Regarding Claim 2 Shalon et al. teach: The method of claim 1, wherein the capturing of the in-ear audio signal is performed when the ear canal is at least partially occluded or partially isolated from an external environment to provide an occlusion effect (See rejection of claim 1 and Fig.1, [0096] Chewing events can also be sensed via mechanical deformation of the ear canal that occurs during chewing. The deformations of the ear canal can be detected using microphones or mechanical sensors such as accelerometer, piezo or strain gage technology known in the art, and/or changes in volume or pressure of a space-filling element in the ear canal, and/or optical means. The system can be designed with flexible members to universally fit into all ear canals, or a limited number of standard sizes to fit most ear canals, or lastly custom fit for each individual based on his or her ear canal geometry. [0394] In a preferred embodiment, the sensor can sense speech, jaw motion, ear deformation, and/or other signals in an unobtrusive package that does not occlude hearing and/or completely block the ear canal. [0395] … The sensor can be small enough to allow room in the canal for sound and air circulation, so the wearer does not feel plugged by the device, and external sound is allowed to get to the tympanic membrane essentially unattenuated.).

Regarding Claim 5, Shalon et al. teach: The method of claim 1, wherein validating the extracted audio features further comprises comparing the extracted audio features with a plurality of samples of the in-ear audio signal (See rejection of claim 1 and [0206] Sensor unit 12 (bone conduction microphone in this case) records the sounds made by chewing, swallowing, biting, sipping, and drinking. The salient acoustic features are extracted using a statistical-based pattern recognition system to classify the sounds into specific events. The output of the recognizer can be a hypothesized event sequence that can be used to track the flow of ingested food. The accuracy of the hypothesized output can be validated using a database of sounds annotated by a panel of human expert listeners. [0209] A signal processing module extracts a sequence of salient features from the digitized signal. The digitized signal can be parameterized using short-term analysis frames. The frame rate is 1/100 ms and the analysis window is 500 ms. [0210] The sequence of states is used to hypothesize the sequence of bites, chews, and swallows. [0211] Features such as chew count, chew, duration, and chew energy are computed as part of "eating" events. The features are fed to a mapping algorithm that estimates the weight of the ingested food based on a calibration of the known food weight reference available database used to train system 10.).

Regarding Claim 6, Shalon et al. teach:  The method of claim 1, wherein validating the extracted audio features further comprises testing the classification module with the extracted audio features (See rejection of claim 5, specifically [0211] Features such as chew count, chew, duration, and chew energy are computed as part of "eating" events. The features are fed to a mapping algorithm that estimates the weight of the ingested food based on a calibration of the known food weight reference available database used to train system 10.).

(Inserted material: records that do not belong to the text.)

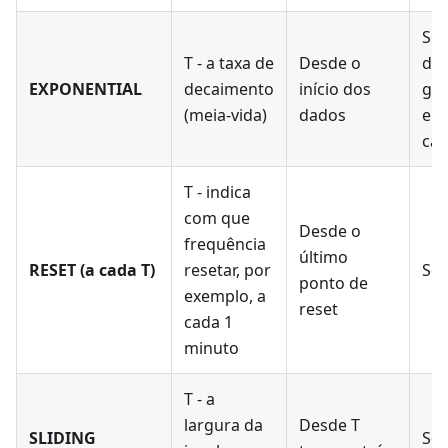
So
T - a taxa de
Desde o
de
EXPONENTIAL
decaimento
início dos
gr
(meia-vida)
dados
em
cad
T - indica
com que
Desde o
frequência
último
RESET (a cada T)
resetar, por
Som
ponto de
exemplo, a
reset
cada 1
minuto
T - a
largura da
Desde T
SLIDING
Som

Regarding Claim 7, Shalon et al. teach:  The method of claim 6, wherein testing the classification module further comprises capturing another in-ear audio signal for a same at least one nonverbal audio event (See rejection of claim 5, specifically [0206] Sensor unit 12 (bone conduction microphone in this case) records the sounds made by chewing, swallowing, biting, sipping, and drinking. The output of the recognizer can be a hypothesized event sequence that can be used to track the flow of ingested food. The accuracy of the hypothesized output can be validated using a database of sounds annotated by a panel of human expert listeners).

Regarding Claim 8, Shalon et al. teach:  The method of claim 1, wherein the at least one nonverbal audio event is a user induced nonverbal audio event (See rejection of claim 5, specifically [0206] Sensor unit 12 (bone conduction microphone in this case) records the sounds made by chewing, swallowing, biting, sipping, and drinking.).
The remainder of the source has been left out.